Helen Klisser, the Westport Arts Center's director of visual arts, conceived and organized the show, and Christo himself curated it. "I've been thinking about this for a long time," Klisser said. "None of these things are instantaneous. The river theme of the one project and the center's proximity to the Saugatuck River was a prompt. Another connection was late Westport author Burt Chernow, who wrote a biography about the couple. When I was a director with Silvermine Guild Arts Center, I did a book signing with Chernow, so had already established a tie."
Jeanne-Claude died two years ago from an aneurism. "I waited a respectful amount of time and approached Christo and his studio about six months ago," Klisser said. "Planning began immediately. He did a blueprint of how things would be set out in the gallery."
Chernow's widow, Ann, a Westport resident, was on hand for the opening of the Christo exhibition in Westport, and shared a few memories. "We met the Christos in 1970 when Burt went to ask them for a piece for the Westport schools' permanent art collection. This was around the Running Fence time. He gave Burt a piece. Burt came home and said, `He's a genius. This is going to change our lives.' "
The Chernows began working with the Christos on their projects, serving as greeters. "We were part of their army," Ann said. "Burt traveled with them often and came up with the idea to write a bio."
In 1986, the Chernows went to Bulgaria to learn more about Christo's roots. They were there a month and followed everywhere by KGB agents. "From 1986 to June 9, 1997, Burt spent four to six hours every day at the computer writing the bio, titled `XTO & JC'," she said. "It was released in 1999 in Germany. If Burt had still been alive, he would have continued documenting their projects."
Westport artist Miggs Burroughs was intrigued by the works. "Conceptually, Christo is grand and challenging and wildly unrealistic, but makes these great things happen," he said. "He's inspiring because he dreams the impossible and does it."
Another local artist, Alyse Rosner, was amazed by Christo's preparation. "He must have an amazing grasp of spatial relationships," she said. "There are so many technical details involved."
New Canaan resident John Tremaine, an exhibit sponsor, said he had the privilege of unfurling one of the curtains of "The Gates," a Christo installation in New York's Central Park. "The curtain was held in place with a Velcro wrap," he said. "It started to flutter and take life. It was not a simple project.

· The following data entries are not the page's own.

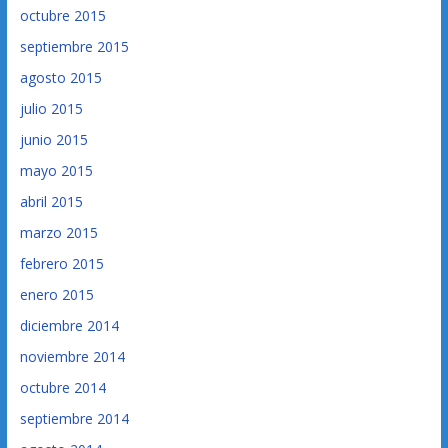
octubre 2015
septiembre 2015
agosto 2015
julio 2015
junio 2015
mayo 2015
abril 2015
marzo 2015
febrero 2015
enero 2015
diciembre 2014
noviembre 2014
octubre 2014
septiembre 2014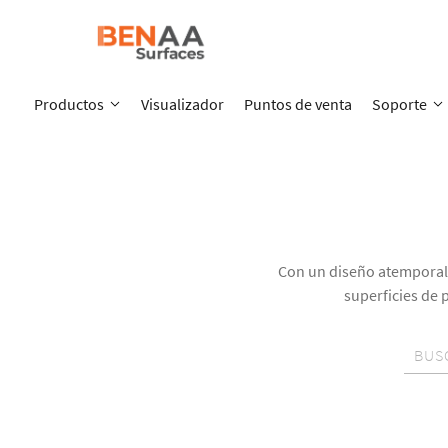
Productos
Visualizador
Puntos de venta
Soporte
Con un diseño atemporal 
superficies de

It was art and high-tech engineering."
Westport First Selectman Gordon Joseloff was among the attendees who also had seen The Gates. "Christo has been to Westport before -- it's a thrill to have him return," he said. "This is another indication of how well regarded Westport is in the art world."
Dale Najarian, an arts center board member, said The Gates made her a Christo fan, but she hadn't previously seen any of his sketches. "You get a very intimate idea of what a project is going to be like when it's complete," she said. "His sense of perspective is unbelievable. His work is larger than life."